Danny and Billy arrive in the pub with a singerless band already set up and playing, and this is the first of a number of nice surprises this production offers – the band are really good. They look like a band that has been round so many blocks they’ve lost count, happy to play weddings and bar-mitzvahs, with the sort of dead-eyed calculation that enables them to stop halfway through a song if their contracted 90 minutes is up, and yet… Dan Patterson plays discreet rhythm on his keyboard, Kevin Wiremu keeps everyone honest with supple, clean drum patterns, and up-front, Rob Hinton makes nice noises on guitar and Ken Cooke plays a magisterial five-string bass. Nothing flash, just solid, interesting rock’n’roll.

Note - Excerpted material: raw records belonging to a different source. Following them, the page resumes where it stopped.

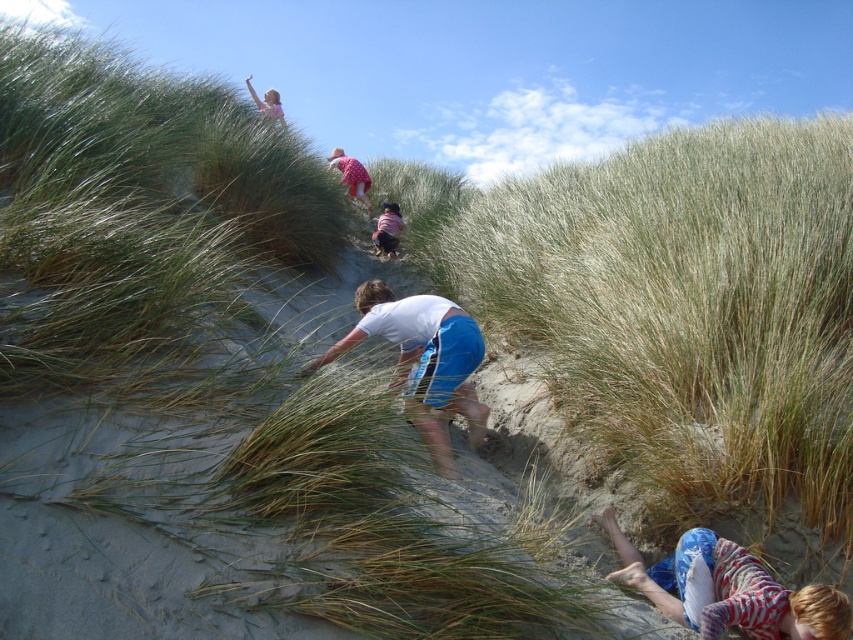 Question: Considering the real-world distances, which object is farthest from the dark purple shirt at center?

Choices:
 (A) white cotton shirt at center
 (B) pink fabric dress at upper center
 (C) striped cotton shirt at lower right

Answer: (C)

Question: Which object appears closest to the camera in this image?

Choices:
 (A) dark purple shirt at center
 (B) pink fabric dress at upper center
 (C) white cotton shirt at center
 (D) striped cotton shirt at lower right

Answer: (D)

Question: Does striped cotton shirt at lower right appear under white cotton shirt at center?

Choices:
 (A) yes
 (B) no

Answer: (A)

Question: Can you confirm if striped cotton shirt at lower right is thinner than dark purple shirt at center?

Choices:
 (A) no
 (B) yes

Answer: (A)

Question: Is white cotton shirt at center to the left of dark purple shirt at center from the viewer's perspective?

Choices:
 (A) yes
 (B) no

Answer: (B)

Question: Among these objects, which one is farthest from the camera?

Choices:
 (A) white cotton shirt at center
 (B) pink fabric dress at upper center

Answer: (B)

This is a big clue as to the production’s strengths. The boys and the folk that the boys meet in the pub – Danny’s mum (Kathryn Haywood), a pot-girl cum hostess cum landlord’s daughter (Molly Brann) – all get moments in the spotlight singing, and they’re all good. Even more impressive, Billy (Niall Hemingway) and the mum and the pot-girl all sing backup harmonies to the two principals, and they sound really beautiful. Danny (Michael Gillett) and his dad (Tim French) sing a variety of songs that cleverly pastiche rock’n’roll classics, offering just a suggestion of Blue Suede Shoes or Tutti Frutti with repurposed, plot-developing lyrics.
Things aren’t quite as happy when the company are speaking. There is some pretty clunky dialogue, some jokes that don’t really land, and an awful lot of exposition. Molly Brann and Niall Hemingway have a quite delicate courtship/ seduction and they sound like people talking to each other, but much of the rest of the dialogue is very laboured.
Tim French has given himself a lot to do – writer, director, central role as Danny’s absentee dad, and main singer. Another set of ears might have produced a more fluent script. There are some amusing riffs from Frank the Bouncer (David Cramer) that are well-delivered but slightly off-key. Frank, despite his professed love for Miles Davis, is an unpleasant man, and that characterisation should be better reflected in his dialogue. David Cramer is funny, for all that.
That said, it’s a good-hearted, fast-moving, emotionally satisfying show. It doesn’t demand a lot of analysis, and a taste for 1950s rock stylings is probably essential, but it’s a nice way to spend two hours. And then there’s Ken Cooke’s bass playing that soars into the mix in the second half. A well-deserved 3.5 stars for the whole show, 4 stars for the bass solo.